Ayer pillé en uno de estos
canales de cine la película «Poder absoluto» (Absolute Power, Clint Eastwood 1996). La había visto hace años,
pero, como se dice ahora, la «revisioné» de nuevo. Sin ser una obra maestra, y
abusando de recursos facilones, no deja de ser divertida e interesante. Pero no
es de cine de lo que voy a hablar, sino de la constatación de algo evidente que
la película me sugirió, en relación a los tiempos que corren.
La trama va de un ladrón de
joyas que, en pleno ejercicio de su oficio, es testigo involuntario del
asesinato de la esposa de un multimillonario. Mientras su marido está en el
Caribe, ella aprovecha para verse con su amante. Tras una escena de alcohol a
raudales y sexo violento, que pronto deja de ser sexo para quedarse en pura
violencia, la mujer acaba asesinada por los escoltas del amante, que es ni más
ni menos que el presidente de los Estados Unidos, interpretado por un
estupendo, como siempre, Gene Hackman. Advertidos de la presencia de un intruso
que lo ha visto todo, los dos escoltas, la jefa de gabinete y el presidente,
deciden cargarle el mochuelo al ladrón. Pobrecillos, no sabían que se las
estaban habiendo ni más ni menos que con Clint Eastwood…

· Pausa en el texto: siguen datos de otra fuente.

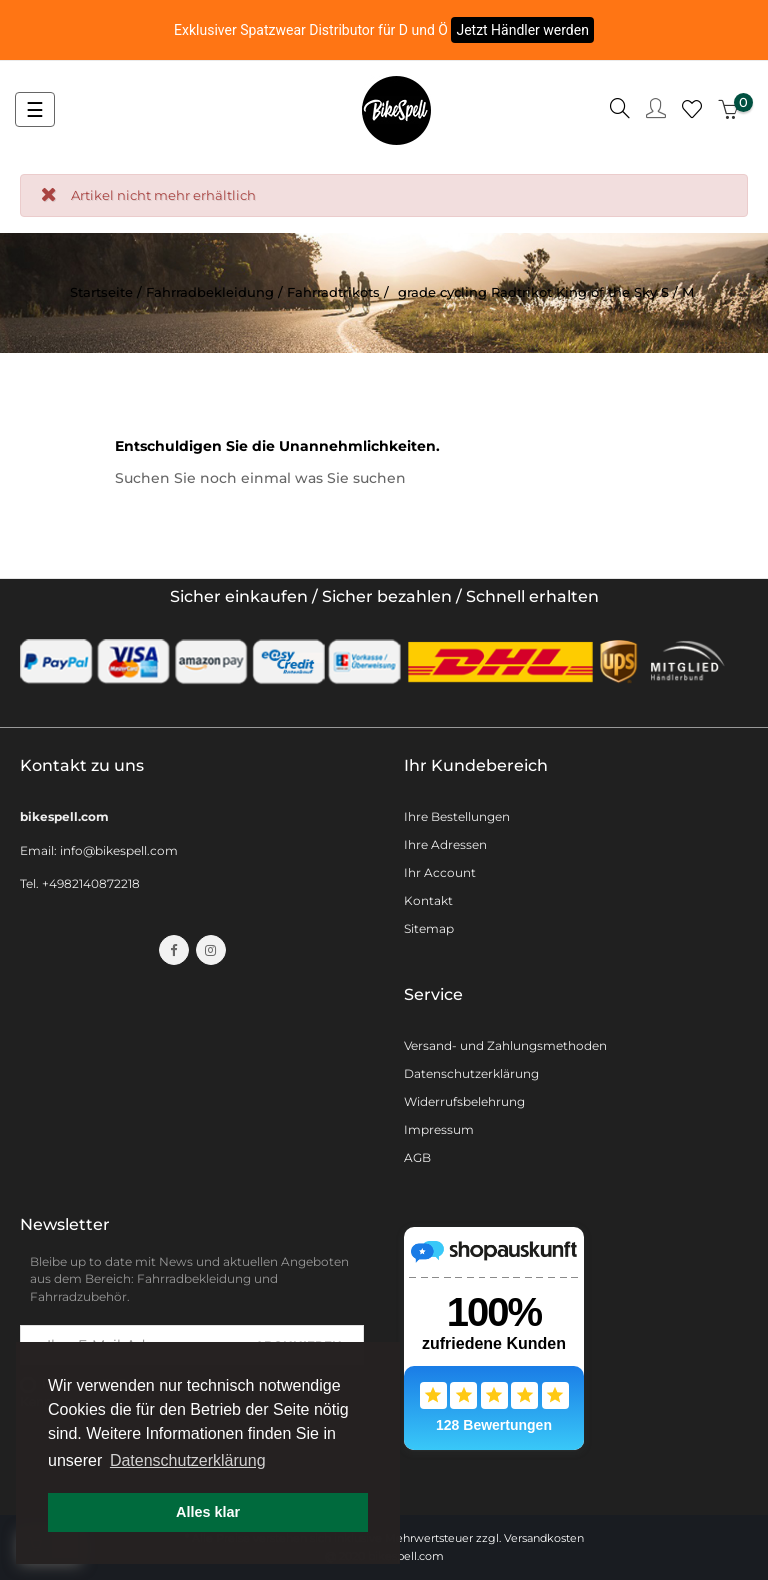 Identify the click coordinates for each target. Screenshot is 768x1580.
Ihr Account (440, 872)
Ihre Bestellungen (457, 816)
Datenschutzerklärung (471, 1073)
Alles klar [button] (208, 1512)
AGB (417, 1157)
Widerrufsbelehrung (464, 1101)
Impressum (439, 1129)
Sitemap (429, 928)
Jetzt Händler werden (522, 30)
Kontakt (428, 900)
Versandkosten (544, 1538)
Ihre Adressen (445, 844)
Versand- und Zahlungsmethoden (505, 1045)
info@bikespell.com (119, 850)
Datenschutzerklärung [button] (188, 1460)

El resto es lo de menos. Lo
importante, o lo que hoy me parece importante de esta película, lo es en
relación a la situación que estamos viviendo actualmente en nuestro país. Que
conste que no soy precisamente ningún fanático admirador del sistema político
norteamericano, pero… ¿Sería posible algo así en España?
¿Qué ocurriría si a alguien
se le ocurriera hacer una película en que un imaginario presidente de la Generalitat, o
presidente del Gobierno, o rey de España, se vieran envueltos en una trama de alcohol, sexo,
violencia y crimen, y pusieran a su disposición el aparato de seguridad del
Estado para cargarle el marrón a otro?
¿Cómo se tomaría el
respetable, y la clase política, y sus señorías, una película en que uno de los
altos dignatarios supracitados fuera presentado como un borracho putero, corrupto
y adicto al sado? ¿Me dejan adivinarlo?
Los rasgados de vestiduras y
las plañideras profesionales se alternarían con la indignación y la más
vesánica furibundez hacia semejante provocación. Si el interfecto fuera un
presidente de la Generalitat, la cosa es obvia, se trataría de una provocación
españolista destinada a desprestigiar e insultar a tan digna institución. Si
fuera el presidente del Gobierno, entonces, según el color de turno, una
obscena maniobra de la oposición, un uso ilícito de la libertad y rápidamente
se procedería a blindar con una ley semejantes infundios; es decir, una ley que
permita poner en la sombra al director y que penalice la colaboración, o sea, a
los actores, con tales libertinajes, que todo tiene un límite y todo eso…
¿Y si fuera el Rey? Entonces
es que el director era republicano, y más de lo mismo. En los EEUU, en cambio,
pasó sin pena ni gloria, en el sentido que a nadie le preocupó ni nadie se
sintió aludido.
En los EEUU se han hecho
películas de presidentes corruptos, políticos más falsos que Judas, magistrados
prevaricadores y policías cenutrios, con la aleatoria asignación de los
predicados citados a los respectivos sujetos según el caso. Y no pasa nada. En
eso, como mínimo, deberíamos aprender de los americanos. Todos.
Quizás la diferencia
consista en que allí el poder absoluto tiene un límite, la jactancia. Cosas de
luteranos, supongo…
Amigo Xavier, no hace falta ser anti americano como para comprobar esa y otras muchas diferencias que nos separan del otro lado del Atlántico. Simple observación y ahí surgen relucientes los hechos diferenciales.
ResponEliminaBueno, aquí, los principales medios, en lo que se refiere a "los grandes asuntos de estado", siguen "haciendo pedagogía", es decir, tratándonos al público como si fuésemos menores de edad e incapaces de valorar determinados asuntos. El origen de tal situación fue la constatación, a la muerte de Franco, de que la mayor parte de los españoles eran franquistas. De vez en cuando algún periodista o tertuliano lo reconoce, hace meses se lo oí a Ricardo Martín en algún programa de televisión, pero es algo de lo que no se suele hablar demasiado, porque la versión oficial, nuestro mito fundacional, es que fue el pueblo el que estuvo a la cabeza del cambio.
ResponEliminaDicho esto, no es que en los EEUU las cosas no tengan una contestación, y mucho más fuerte que aquí, lo que ocurre es que nos enteramos menos. Cuando en 1990 el presidente Bush dijo que no le gustaba el bróculi, se armó una tan gorda que los productores de la verdura le dejaron 10 toneladas a las puertas de la Casa Blanca.